Mit dem nun fast fertig gestellten Film mit dem Titel "tun wir. tun wir. was dazu" ist es den Filmschaffenden gelungen, in neun Episoden meist wenig bekannte Freiburger*innen vorzustellen, die sich in der Geschichte der Stadt gegen Krieg und für Frieden engagiert haben; und dies mitunter mit ihrem Leben bezahlen mussten. Dabei machten die Beteiligten immer wieder neue, aufregende Entdeckungen, lernten die Nachfahren interessanter Freiburger*innen kennen oder konnten bisher einmalige Filmaufnahmen realisieren,  die sie nun endlich mit einer breiten Öffentlichkeit teilen möchten.  

Da die Recherchearbeiten, die Erarbeitung des Konzepts, die Realisierung, die Dreh- und Schnittarbeiten sowie die Fertigstellung des Films sich jedoch als viel aufwändiger, überraschender und ertragreicher als gedacht gestaltet haben und das Endprodukt somit nun von ursprünglich angedachten 30 Minuten auf 90 Minuten angewachsen ist, benötigen die Filmschaffenden, die fast ausnahmslos ihre Freizeit in dieses Projekt gesteckt haben, nun aber noch dringend finanzielle Unterstützung, um den höheren Aufwand und die damit verbundenen Kosten auffangen bzw. abfedern zu können ; aber auch, um die nun fertig gestellte Vorführversion noch an ein paar Stellen zu überarbeiten und zu verbessern (Postproduktion). 
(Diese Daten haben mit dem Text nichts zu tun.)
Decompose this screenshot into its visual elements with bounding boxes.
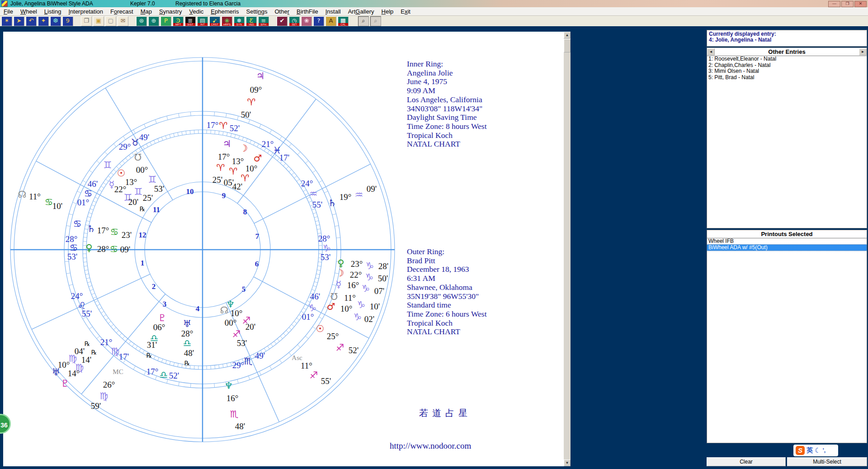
chart-fragment: 00° (136, 165, 148, 175)
menu-item-other[interactable]: Other (271, 8, 293, 15)
chart-fragment: 14' (81, 355, 91, 365)
maximize-button[interactable]: ❐ (841, 1, 854, 7)
moon-sigma-icon[interactable]: ϿMPT (173, 16, 184, 26)
ime-language-toggle[interactable]: 英 (807, 446, 813, 455)
zoom-out-icon[interactable]: ⌕ (370, 16, 381, 26)
snowflake-teal-icon[interactable]: ❅SYN (234, 16, 245, 26)
sogou-logo-icon[interactable]: S (796, 446, 805, 455)
ime-toolbar[interactable]: S 英 ☾ ’, (793, 445, 838, 456)
chart-fragment: ♋ (110, 227, 119, 237)
chart-fragment: 49' (255, 351, 265, 361)
app-icon (1, 0, 8, 7)
art-flower-icon[interactable]: ❀HRPS (222, 16, 232, 26)
chart-fragment: 1 (141, 259, 145, 268)
close-button[interactable]: ✕ (854, 1, 867, 7)
back-arrow-icon[interactable]: ↶ (26, 16, 37, 26)
scroll-thumb[interactable] (564, 39, 571, 52)
outer-ring-info: Outer Ring:Brad PittDecember 18, 19636:3… (407, 247, 487, 336)
scroll-right-icon[interactable]: ► (859, 48, 867, 55)
current-entry-box: Currently displayed entry: 4: Jolie, Ang… (707, 30, 867, 47)
calendar-icon[interactable]: ▦CAL (338, 16, 349, 26)
chart-fragment: ♃ (256, 71, 265, 81)
chart-fragment: 17° (218, 152, 230, 162)
checkbox-icon[interactable]: ✔ (277, 16, 288, 26)
listing-icon[interactable]: ≣SIST (185, 16, 196, 26)
help-icon[interactable]: ? (313, 16, 324, 26)
om-icon[interactable]: ƸVED (246, 16, 257, 26)
chart-fragment: ♈ (217, 163, 225, 173)
chart-fragment: 21° (100, 337, 113, 347)
jet-four-icon[interactable]: ➹CRST (209, 16, 220, 26)
printout-list-item[interactable]: BiWheel ADA w/ #5(Out) (707, 245, 867, 251)
info-line: Tropical Koch (407, 319, 487, 328)
star-wheel-icon[interactable]: ✦ (38, 16, 49, 26)
clock-icon[interactable]: ◷SET (289, 16, 300, 26)
menu-item-help[interactable]: Help (378, 8, 397, 15)
vertical-scrollbar[interactable]: ▲ ▼ (564, 32, 571, 466)
page-p-icon[interactable]: P (160, 16, 171, 26)
info-line: 34N03'08" 118W14'34" (407, 104, 487, 114)
multi-select-button[interactable]: Multi-Select (787, 457, 867, 466)
chart-fragment: ♀ (85, 243, 92, 253)
menu-item-ephemeris[interactable]: Ephemeris (207, 8, 242, 15)
chart-fragment: ♏ (230, 410, 239, 419)
wheel-alt-icon[interactable]: ⊕ (148, 16, 159, 26)
print-icon[interactable]: ✉ (118, 16, 128, 26)
list-teal-icon[interactable]: ≡EPH (258, 16, 269, 26)
zoom-in-icon[interactable]: ⌕ (358, 16, 369, 26)
chart-fragment: 24° (301, 179, 313, 189)
menu-item-synastry[interactable]: Synastry (156, 8, 186, 15)
entry-list-item[interactable]: 1: Roosevelt,Eleanor - Natal (707, 56, 867, 62)
chart-fragment: 01° (77, 198, 90, 208)
printout-list-item[interactable]: Wheel IFB (707, 238, 867, 245)
menu-item-interpretation[interactable]: Interpretation (65, 8, 107, 15)
listing-alt-icon[interactable]: ▤INT (197, 16, 208, 26)
minimize-button[interactable]: — (828, 1, 840, 7)
scroll-left-icon[interactable]: ◄ (707, 48, 715, 55)
other-entries-list: 1: Roosevelt,Eleanor - Natal2: Chaplin,C… (707, 56, 867, 81)
wheel-chart-icon[interactable]: ⊛ (136, 16, 147, 26)
entry-list-item[interactable]: 2: Chaplin,Charles - Natal (707, 62, 867, 69)
nine-wheel-icon[interactable]: 9 (62, 16, 73, 26)
menu-item-map[interactable]: Map (137, 8, 156, 15)
menu-item-file[interactable]: File (0, 8, 17, 15)
window-icon[interactable]: ❐ (81, 16, 92, 26)
entry-list-item[interactable]: 3: Mimi Olsen - Natal (707, 68, 867, 75)
chart-fragment: 17' (279, 153, 289, 163)
info-line: 6:31 AM (407, 274, 487, 283)
current-entry-value: 4: Jolie, Angelina - Natal (709, 37, 865, 43)
menu-item-exit[interactable]: Exit (397, 8, 414, 15)
chart-fragment: 3 (163, 300, 167, 309)
entry-list-item[interactable]: 5: Pitt, Brad - Natal (707, 75, 867, 81)
menu-item-settings[interactable]: Settings (243, 8, 271, 15)
menu-item-forecast[interactable]: Forecast (107, 8, 137, 15)
new-wheel-icon[interactable]: ✶ (1, 16, 12, 26)
ime-punctuation-icon[interactable]: ’, (822, 447, 826, 454)
chart-fragment: 28' (378, 261, 388, 271)
menu-item-artgallery[interactable]: ArtGallery (344, 8, 378, 15)
ime-moon-icon[interactable]: ☾ (815, 446, 821, 455)
chart-fragment: 52' (230, 123, 240, 133)
clear-button[interactable]: Clear (707, 457, 786, 466)
menu-item-birthfile[interactable]: BirthFile (293, 8, 322, 15)
chart-fragment: 16° (226, 393, 239, 403)
chart-fragment: ♉ (131, 138, 140, 147)
chart-fragment: 11° (344, 293, 356, 303)
document-icon[interactable]: ▢ (105, 16, 116, 26)
save-icon[interactable]: ▣ (93, 16, 104, 26)
scroll-up-icon[interactable]: ▲ (564, 32, 571, 38)
menu-item-vedic[interactable]: Vedic (186, 8, 208, 15)
info-line: 9:09 AM (407, 86, 487, 95)
chart-fragment: 31' (147, 340, 157, 350)
chart-fragment: ℞ (85, 340, 90, 348)
artgallery-icon[interactable]: ❀ (301, 16, 312, 26)
snowflake-wheel-icon[interactable]: ❆ (50, 16, 61, 26)
menu-item-listing[interactable]: Listing (41, 8, 65, 15)
chart-fragment: 29° (119, 142, 131, 152)
chart-fragment: ☽ (336, 269, 344, 278)
menu-item-install[interactable]: Install (322, 8, 344, 15)
scroll-down-icon[interactable]: ▼ (564, 460, 571, 466)
letter-a-icon[interactable]: A (326, 16, 336, 26)
menu-item-wheel[interactable]: Wheel (17, 8, 41, 15)
open-wheel-icon[interactable]: ➤ (14, 16, 24, 26)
Der Film soll dann bis Ende März 2022 endgültig fertig gestellt werden und Premiere feiern - so Corona es zulässt. Danach möchten alle am Film Beteiligten im Rahmen von Vorführungen im Kino, in den Stadtteilen oder bei den unterschiedlichsten Bildungs- und Kulturveranstaltungen mit der Stadtgesellschaft darüber ins Gespräch kommen, wie die Freiburgerinnen und Freiburger sich heute und künftig, lokal wie global für Frieden, Gerechtigkeit und Umweltschutz einsetzen können. 

Projektbeteiligte sind Freiburger Vertreter*innen der Weltbürger/innenvereinigung AWC, der Deutschen Friedensgesellschaft - Vereinigte KriegsdienstgegenerInnen (DFG-VK), von Ecotrinova, des Eine Welt Forum, des Freiburger Friedensforums, der Kirchlichen Landesgeschichte an der Uni Freiburg, der Ärztevereinigung IPPNW, der Internationalen Katholischen Friedensbewegung pax christi sowie des RüstungsInformationsbüros (RIB) Freiburg.